Reporter: Bidara Pink | Editor: Anna Suci Perwitasari
KONTAN.CO.ID - SINGAPURA. Pada awal pekan ini, Bank Sentral Amerika Serikat (AS) Federal Reserve (The Fed) kembali menyentak dengan sinyal makin hawkish.
Sinyal ini membuat para pelaku pasar memperkirakan, The Fed mungkin menaikkan suku bunga acuan sebesar 50 basis poin (bps) pada bulan ini.
Kenaikan ini lebih besar dari perkiraan kenaikan sebelumnya yang sebesar 25 bps, di mana pentolan The Fed sebelumnya melempar isyarat akan mengerem agresivitas kenaikan suku bunga acuan.
Kepala Riset CGS-CIMB Indonesia Hadi Soegiarto mengatakan, langkah The Fed tak akan kemudian membuat Bank Indonesia latah untuk menaikkan suku bunga acuan.
Ini dengan menimbang, kondisi dalam negeri Indonesia yang tak memberi alasan bagi BI untuk mengerek suku bunga acuan.
Baca Juga: Ekonom: Tetap Ada Ruang Kenaikan Suku Bunga Acuan BI Sebesar 25 Bps
"Di dalam negeri sudah tidak ada alasan perubahan suku bunga. Inflasi sudah melandai, nilai tukar rupiah juga sudah mulai stabil dan tidak terlalu banyak melemah," kata Hadi saat wawancara khusus bersama Kontan, belum lama ini.
Selain itu, Hadi juga melihat bahwa Gubernur BI Perry Warjiyo sudah makin tegas mengatakan kenaikan suku bunga acuan selama ini telah memadai untuk menjaga kondisi dalam negeri.
Bila BI kemudian balik dengan nada hawkish, maka ini justru menimbulkan gejolak di pasar dan berujung pada pelemahan nilai tukar rupiah.

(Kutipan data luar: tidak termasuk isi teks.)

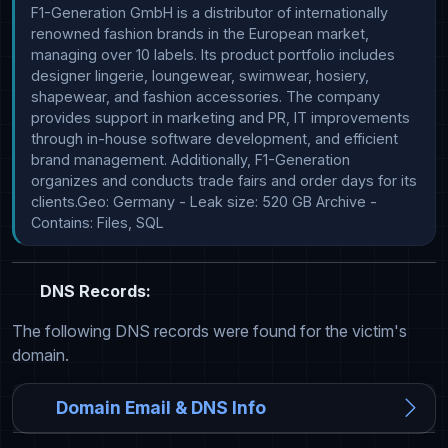
F1-Generation GmbH is a distributor of internationally 
renowned fashion brands in the European market, 
managing over 10 labels. Its product portfolio includes 
designer lingerie, loungewear, swimwear, hosiery, 
shapewear, and fashion accessories. The company 
provides support in marketing and PR, IT improvements 
through in-house software development, and efficient 
brand management. Additionally, F1-Generation 
organizes and conducts trade fairs and order days for its 
clients.Geo: Germany - Leak size: 520 GB Archive - 
Contains: Files, SQL
DNS Records:
The following DNS records were found for the victim's
domain.
Domain Email & DNS Info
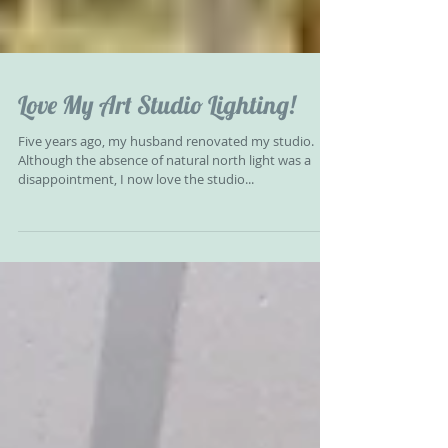
Love My Art Studio Lighting!
Five years ago, my husband renovated my studio.
Although the absence of natural north light was a
disappointment, I now love the studio...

"Kalau di dalam negeri memang tidak ada peristiwa macam-macam, mengapa BI balik badan? Perubahan tone ini akan memicu asumsi pada pasar dan malah membuat rupiah melemah," tegas Hadi.
Dengan demikian, Hadi masih yakin BI cenderung menahan suku bunga acuan di level 5,75% hingga akhir tahun 2023.